For years, I’ve told myself that I didn’t know how to make friends as a child. That people were drawn to me because of my academic abilities, not because of me as a person. But before I moved to Vietnam, just mere weeks ago, I was sorting through old belongings at home and found notes written for me by my school friends. Notes which showed genuine care and interest in me. Notes which proclaimed my humour and interestingness as a person. Notes which are completely incongruent with my perception of my high school days.

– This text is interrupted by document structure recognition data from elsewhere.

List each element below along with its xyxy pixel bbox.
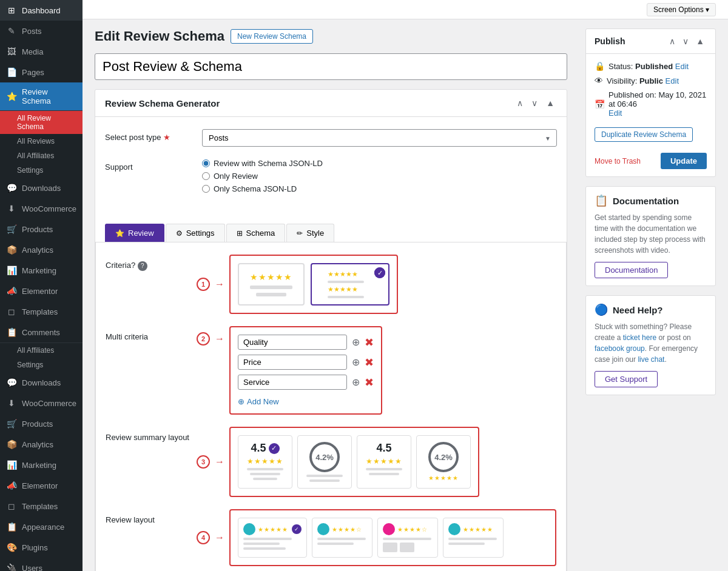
sidebar-item-comments[interactable]: 💬 Downloads	[0, 178, 83, 198]
sidebar-item-templates[interactable]: 📋 Comments	[0, 322, 83, 342]
facebook-link[interactable]: facebook group	[595, 344, 645, 353]
move-icon-price[interactable]: ⊕	[352, 356, 360, 368]
sidebar-sub-settings[interactable]: Settings	[0, 163, 83, 178]
sidebar-item-review-schema[interactable]: ⭐ Review Schema	[0, 82, 83, 110]
summary-card-3[interactable]: 4.5 ★★★★★	[357, 435, 411, 489]
layout-thumb-1	[383, 543, 397, 552]
tabs-bar: ⭐ Review ⚙ Settings ⊞ Schema ✏	[95, 218, 567, 242]
sidebar-item-elementor2[interactable]: ◻ Templates	[0, 496, 83, 516]
summary-card-4[interactable]: 4.2% ★★★★★	[416, 435, 471, 489]
schema-name-input[interactable]	[95, 53, 567, 80]
criteria-card-multi[interactable]: ★★★★★ ★★★★★ ✓	[311, 263, 389, 306]
tab-schema[interactable]: ⊞ Schema	[226, 224, 286, 242]
sidebar-sub-all-reviews[interactable]: All Reviews	[0, 134, 83, 149]
post-type-select[interactable]: Posts Pages Products	[202, 129, 557, 147]
sidebar-item-downloads2[interactable]: ⬇ WooCommerce	[0, 393, 83, 413]
sidebar-item-pages[interactable]: 📄 Pages	[0, 62, 83, 82]
tab-settings[interactable]: ⚙ Settings	[166, 224, 225, 242]
avatar-3	[383, 523, 395, 535]
published-edit-link[interactable]: Edit	[608, 109, 622, 118]
sidebar-item-marketing[interactable]: 📣 Elementor	[0, 281, 83, 301]
remove-icon-price[interactable]: ✖	[365, 356, 374, 369]
duplicate-review-schema-button[interactable]: Duplicate Review Schema	[595, 127, 693, 142]
sidebar-sub2-all-affiliates[interactable]: All Affiliates	[0, 343, 83, 358]
live-chat-link[interactable]: live chat	[638, 355, 664, 364]
layout-card-1[interactable]: ★★★★★ ✓	[238, 518, 307, 558]
criteria-input-price[interactable]	[238, 355, 347, 370]
sidebar-item-marketing2[interactable]: 📣 Elementor	[0, 475, 83, 496]
documentation-button[interactable]: Documentation	[595, 262, 668, 278]
publish-toggle[interactable]: ▲	[693, 35, 707, 47]
sidebar-item-label: Posts	[22, 27, 42, 36]
radio-only-review[interactable]: Only Review	[202, 172, 557, 181]
radio-only-schema[interactable]: Only Schema JSON-LD	[202, 184, 557, 193]
radio-json-ld[interactable]: Review with Schema JSON-LD	[202, 159, 557, 168]
criteria-help-icon[interactable]: ?	[138, 261, 147, 271]
panel-collapse-down[interactable]: ∨	[529, 97, 540, 109]
products2-icon: 📦	[6, 439, 17, 450]
summary-score-1: 4.5 ✓	[251, 442, 279, 455]
tab-style[interactable]: ✏ Style	[286, 224, 334, 242]
help-panel-body: 🔵 Need Help? Stuck with something? Pleas…	[586, 296, 715, 395]
new-schema-button[interactable]: New Review Schema	[231, 29, 313, 44]
sidebar-item-products[interactable]: 📦 Analytics	[0, 239, 83, 260]
panel-toggle[interactable]: ▲	[544, 97, 557, 109]
publish-collapse-down[interactable]: ∨	[680, 35, 691, 47]
layout-card-3[interactable]: ★★★★☆	[377, 518, 438, 558]
review-layout-label: Review layout	[106, 509, 190, 524]
publish-panel: Publish ∧ ∨ ▲ 🔒 Status: Published Edit	[585, 28, 716, 177]
sidebar-item-templates2[interactable]: 📋 Appearance	[0, 516, 83, 537]
sidebar-item-posts[interactable]: ✎ Posts	[0, 21, 83, 41]
sidebar-item-woocommerce2[interactable]: 🛒 Products	[0, 413, 83, 434]
multi-criteria-label: Multi criteria	[106, 326, 190, 341]
get-support-button[interactable]: Get Support	[595, 371, 658, 387]
sidebar-sub2-settings[interactable]: Settings	[0, 358, 83, 372]
summary-bar-7	[369, 473, 399, 475]
sidebar-item-products2[interactable]: 📦 Analytics	[0, 434, 83, 455]
layout-card-4[interactable]: ★★★★★	[443, 518, 504, 558]
sidebar-item-elementor[interactable]: ◻ Templates	[0, 301, 83, 322]
screen-options-button[interactable]: Screen Options ▾	[647, 3, 716, 16]
panel-collapse-up[interactable]: ∧	[514, 97, 525, 109]
remove-icon-service[interactable]: ✖	[365, 376, 374, 389]
publish-header-controls: ∧ ∨ ▲	[667, 35, 707, 47]
ticket-link[interactable]: ticket here	[623, 333, 656, 342]
tab-review[interactable]: ⭐ Review	[105, 224, 164, 242]
remove-icon-quality[interactable]: ✖	[365, 336, 374, 349]
sidebar-item-downloads[interactable]: ⬇ WooCommerce	[0, 198, 83, 219]
products-icon: 📦	[6, 244, 17, 255]
summary-card-1[interactable]: 4.5 ✓ ★★★★★	[238, 435, 292, 489]
summary-card-2[interactable]: 4.2%	[297, 435, 352, 489]
review-schema-submenu: All Review Schema All Reviews All Affili…	[0, 110, 83, 178]
sidebar-sub-all-affiliates[interactable]: All Affiliates	[0, 149, 83, 163]
sidebar-item-comments2[interactable]: 💬 Downloads	[0, 372, 83, 393]
status-edit-link[interactable]: Edit	[675, 62, 689, 71]
radio-only-schema-input[interactable]	[202, 185, 210, 193]
move-to-trash-link[interactable]: Move to Trash	[595, 157, 641, 165]
radio-only-review-input[interactable]	[202, 172, 210, 180]
publish-date-row: 📅 Published on: May 10, 2021 at 06:46Edi…	[595, 90, 707, 118]
criteria-input-service[interactable]	[238, 375, 347, 390]
visibility-edit-link[interactable]: Edit	[666, 76, 679, 85]
move-icon-quality[interactable]: ⊕	[352, 336, 360, 348]
sidebar-item-plugins[interactable]: 🔌 Users	[0, 558, 83, 571]
sidebar-item-woocommerce[interactable]: 🛒 Products	[0, 219, 83, 239]
criteria-input-quality[interactable]	[238, 335, 347, 350]
publish-collapse-up[interactable]: ∧	[667, 35, 678, 47]
sidebar-item-media[interactable]: 🖼 Media	[0, 41, 83, 62]
appearance-icon: 🎨	[6, 542, 17, 553]
layout-card-2[interactable]: ★★★★☆	[312, 518, 372, 558]
sidebar-item-analytics[interactable]: 📊 Marketing	[0, 260, 83, 281]
criteria-card-single[interactable]: ★★★★★	[238, 263, 305, 306]
update-button[interactable]: Update	[661, 153, 707, 169]
sidebar-item-analytics2[interactable]: 📊 Marketing	[0, 455, 83, 475]
multi-criteria-content: 2 → ⊕ ✖	[197, 326, 556, 415]
summary-stars-4: ★★★★★	[428, 475, 459, 481]
radio-json-ld-input[interactable]	[202, 159, 210, 167]
sidebar-sub-all-review-schema[interactable]: All Review Schema	[0, 111, 83, 134]
sidebar-item-dashboard[interactable]: ⊞ Dashboard	[0, 0, 83, 21]
move-icon-service[interactable]: ⊕	[352, 376, 360, 388]
sidebar-item-appearance[interactable]: 🎨 Plugins	[0, 537, 83, 558]
sidebar-item-label: Products	[22, 419, 53, 429]
add-new-criteria-button[interactable]: ⊕ Add New	[238, 397, 374, 406]
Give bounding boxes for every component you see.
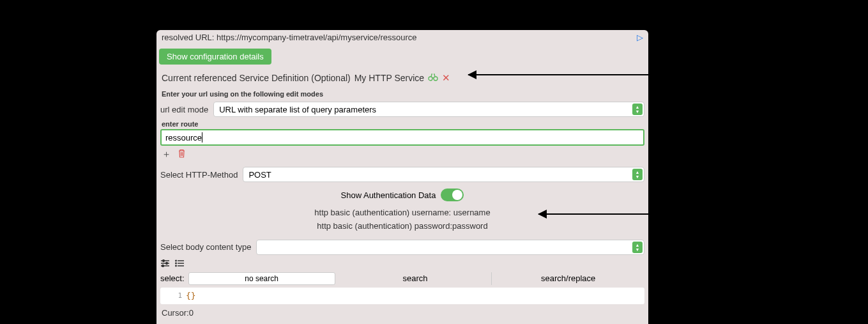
enter-route-label: enter route (156, 118, 648, 129)
select-arrows-icon: ▲▼ (632, 169, 643, 180)
annotation-arrow (538, 213, 648, 215)
route-input[interactable]: ressource (160, 129, 644, 146)
trash-icon[interactable] (178, 149, 186, 160)
svg-point-5 (176, 260, 177, 261)
settings-sliders-icon[interactable] (160, 259, 170, 269)
plus-icon[interactable]: ＋ (162, 148, 171, 160)
url-edit-mode-label: url edit mode (160, 105, 208, 114)
http-method-select[interactable]: POST ▲▼ (243, 167, 644, 182)
body-content-type-row: Select body content type ▲▼ (156, 238, 648, 258)
auth-toggle-label: Show Authentication Data (341, 190, 436, 200)
select-label: select: (160, 274, 185, 283)
close-icon[interactable]: ✕ (442, 72, 450, 84)
svg-point-6 (176, 263, 177, 264)
editor-tool-icons (156, 258, 648, 271)
svg-point-0 (429, 77, 432, 81)
svg-point-2 (163, 259, 165, 261)
select-arrows-icon: ▲▼ (632, 242, 643, 253)
select-arrows-icon: ▲▼ (632, 104, 643, 115)
code-editor[interactable]: 1 {} (160, 288, 644, 304)
search-mode-row: select: no search search search/replace (156, 271, 648, 286)
url-edit-mode-row: url edit mode URL with separate list of … (156, 100, 648, 118)
service-definition-row: Current referenced Service Definition (O… (156, 68, 648, 88)
auth-toggle-row: Show Authentication Data (156, 185, 648, 205)
auth-toggle[interactable] (441, 189, 464, 201)
search-segment[interactable]: search (339, 272, 492, 285)
service-def-name: My HTTP Service (354, 73, 424, 83)
list-icon[interactable] (175, 259, 185, 269)
body-type-select[interactable]: ▲▼ (256, 240, 644, 255)
svg-point-3 (166, 262, 168, 264)
show-config-details-button[interactable]: Show configuration details (159, 49, 271, 65)
http-method-row: Select HTTP-Method POST ▲▼ (156, 163, 648, 185)
resolved-url-text: resolved URL: https://mycompany-timetrav… (162, 33, 417, 42)
no-search-segment[interactable]: no search (188, 272, 335, 285)
auth-password-line: http basic (authentication) password:pas… (156, 220, 648, 233)
cursor-status: Cursor:0 (156, 305, 648, 320)
svg-point-4 (162, 265, 164, 266)
body-type-label: Select body content type (160, 242, 251, 252)
svg-point-7 (176, 265, 177, 266)
binoculars-icon[interactable] (428, 73, 438, 84)
add-remove-row: ＋ (156, 146, 648, 163)
code-content: {} (186, 291, 196, 300)
annotation-arrow (468, 74, 648, 75)
search-replace-segment[interactable]: search/replace (491, 272, 644, 285)
auth-credentials: http basic (authentication) username: us… (156, 205, 648, 238)
resolved-url-row: resolved URL: https://mycompany-timetrav… (156, 30, 648, 45)
http-method-label: Select HTTP-Method (160, 170, 238, 180)
line-number: 1 (160, 291, 186, 300)
url-edit-mode-select[interactable]: URL with separate list of query paramete… (213, 102, 644, 117)
edit-mode-hint: Enter your url using on the following ed… (156, 88, 648, 100)
play-icon[interactable]: ▷ (637, 33, 643, 42)
service-def-label: Current referenced Service Definition (O… (162, 73, 351, 83)
svg-point-1 (434, 77, 438, 81)
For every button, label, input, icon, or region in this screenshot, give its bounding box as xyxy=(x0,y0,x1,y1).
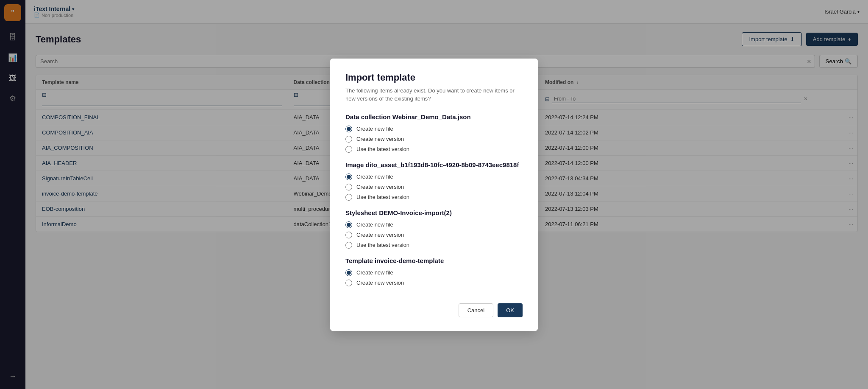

So yesterday, as I was writing a section on my theory of why I didn’t have any friends at university, I was constantly questioning myself. I was having to put in a proviso that my story is a biased account. But even with that proviso, I didn’t really believe the words I was writing. It felt like I was telling a lie that I want to believe about myself, but that anyone who knows me would immediately expose for its laughable falsehood.
If even I am doubting the veracity of my memory, of the narrative of destruction and re-birth that I’m using to describe my mental health history, then how can I put pen to paper and share that narrative with the world?
This is where my head is at right now with my book. I’ll continue writing it, that’s for sure. But what I’ll do with it once finished—that’s a different matter.
I guess, as with all things in life, we’ll find out in time.
Love,
Val
p.s. The quarantine is still going well by the way. On Day 9 now. I’m 5 days and a negative test result away from freedom and reunion with my partner! Waheeee!